EMU grants aid to 586 veterans
Eastern Michigan University works closely with the 586 veterans receiving benefits who are returning to school, helping them acquire the financial benefits and services they qualify for. EMU is currently the second-largest school in terms of veterans who receive benefits.
According to Jamie Tidswell, an EMU Veterans Affairs employee, the Veterans Affairs office helps connect returning vets with the resources they need to receive their benefits.
“People seek us out to get benefits,” Tidswell said. “We’re the middle man.”
Much of the benefits Eastern veterans receive are the result of the Post-9/11 G.I. Bill passed in 2010, which works to broaden the benefits and services veterans receive.
To receive benefits, EMU students are required to meet certain criteria. All student veterans must have served at least 90 days of active duty or have been disabled within the last 30 days.
Veterans who have served the minimum amount of time, 90 days to 6 months, receive 40 percent of their Basic Allowance for Housing and tuition benefits. Veterans who serve from 30 to 36 months receive 90 percent of their benefits. Students who have been dishonorably discharged are unable to obtain any benefits.
“There’s some more financial benefits associated with the G.I. Bill, and so because of that, colleges are very interested in making certain that veterans understand what those benefits are and making certain that they understand our tuition and fee cost being a very affordable option as well,” said Kevin Kucera, associate vice president of student affairs and enrollment management.

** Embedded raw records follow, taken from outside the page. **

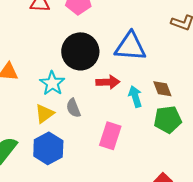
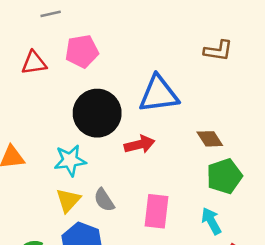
cyan star: (52, 83) -> (70, 160), turned -30
cyan arrow: (135, 96) -> (211, 221), moved
gray semicircle: (73, 108) -> (104, 200), moved

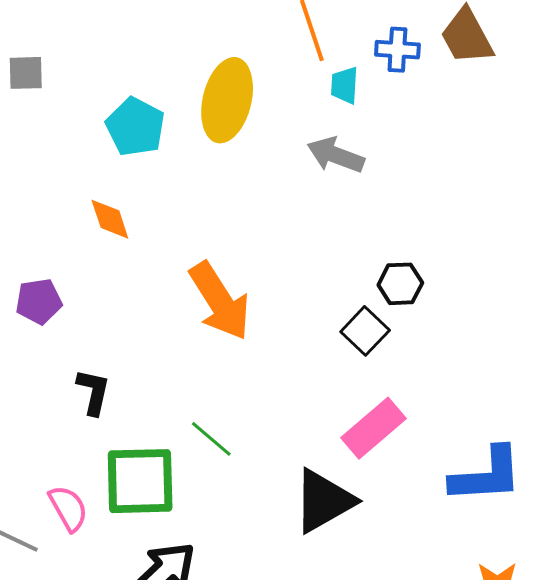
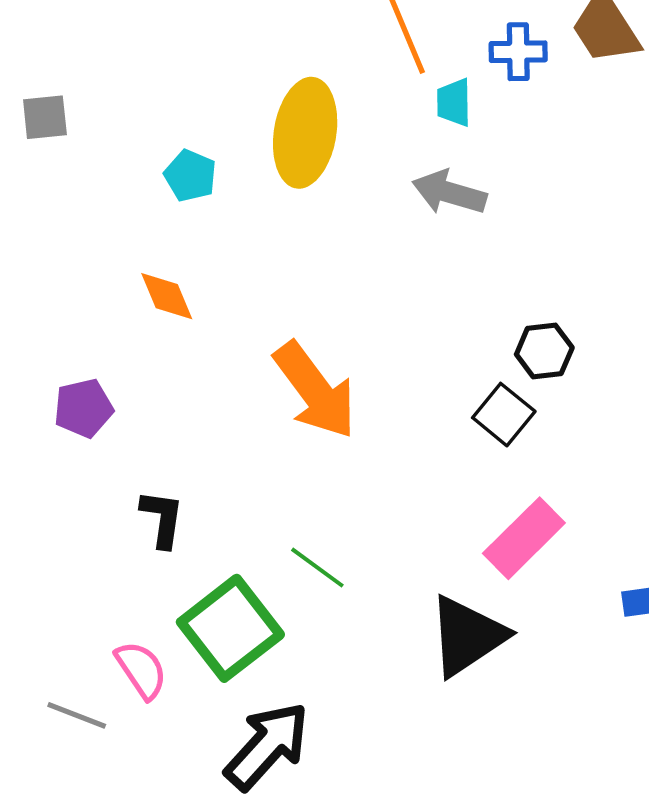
cyan pentagon: (135, 127) -> (190, 176), size x0.7
green square: (140, 481) -> (230, 628), turned -32

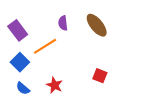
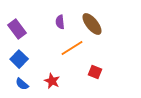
orange line: (45, 46) -> (72, 48), moved

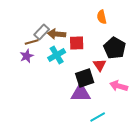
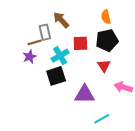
gray rectangle: (42, 32) -> (45, 32), turned -56
brown arrow: (57, 34) -> (61, 20), moved, turned 42
black pentagon: (115, 48) -> (107, 40), moved, turned 30
black square: (85, 78) -> (56, 76), moved

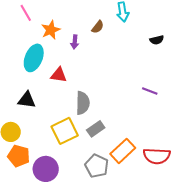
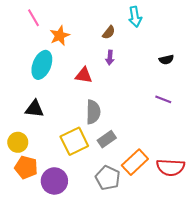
black semicircle: (157, 40) -> (166, 60), moved
purple arrow: (75, 42) -> (110, 58), moved
red triangle: (59, 75) -> (84, 75), moved

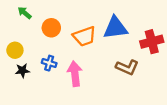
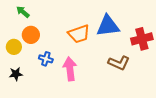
orange circle: (51, 28) -> (31, 35), moved
black star: (22, 71) -> (16, 74), moved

One major challenge facing veterans returning to school is fitting in socially with other students.
According to Kucera, different veterans readjust to college social life with a differing levels of ease.
“There are some that are going to assimilate very readily into our campus that will need very little assistance in terms of transitioning, and that’s awesome,” he said. “If they’re not having any difficulties with the simulations that’s fine, but there’s some that would like a little bit more.”
Other vets, however, might have difficulty readjusting to civilian life.
“Some of our veterans are ready to roll and are quick to assimilate, whereas others need a little bit more help with that transition, and that’s what we want to make certain, that for those who need a little bit more help, we’re able to supply them with the appropriate programming needs.”
Another problem facing returning veterans can be unemployment. Without the military to support them, veterans are forced to find new jobs. Veterans seeking jobs sometimes return to colleges such as EMU to get a new degree.
“Because there are such great educational benefit opportunities, if indeed they’re in a situation where they’re in between professional jobs, it’s an awesome time to come back to school and to get the degree,” Kucera said.
As a highly-populated veterans school, the university works hard to advertise itself as a veteran-friendly school.
“We have to be as aggressive as possible in reaching out and telling our story to as many veterans as we possibly can. Then we got a great story to tell and that’s why so many veterans have picked EMU as oppose to other institutions.”
According to Kucera, Eastern’s status as the second largest veteran university in the state works to display EMU’s success as a veteran-friendly school.
“Again, it shows our dedication to getting the message out, and it also shows the comfort level that the veterans feel once they’re here,” he said. “And I’m pretty confident that part of the reason of why we are second in the state is that the veterans themselves tell positive stories to their peers and colleagues about their experiences at EMU.
“If we recruit 100 veterans to start this fall, I would bet that probably half of them are going to be sharing positive stories with friends or colleagues which could help us recruit the next 100.”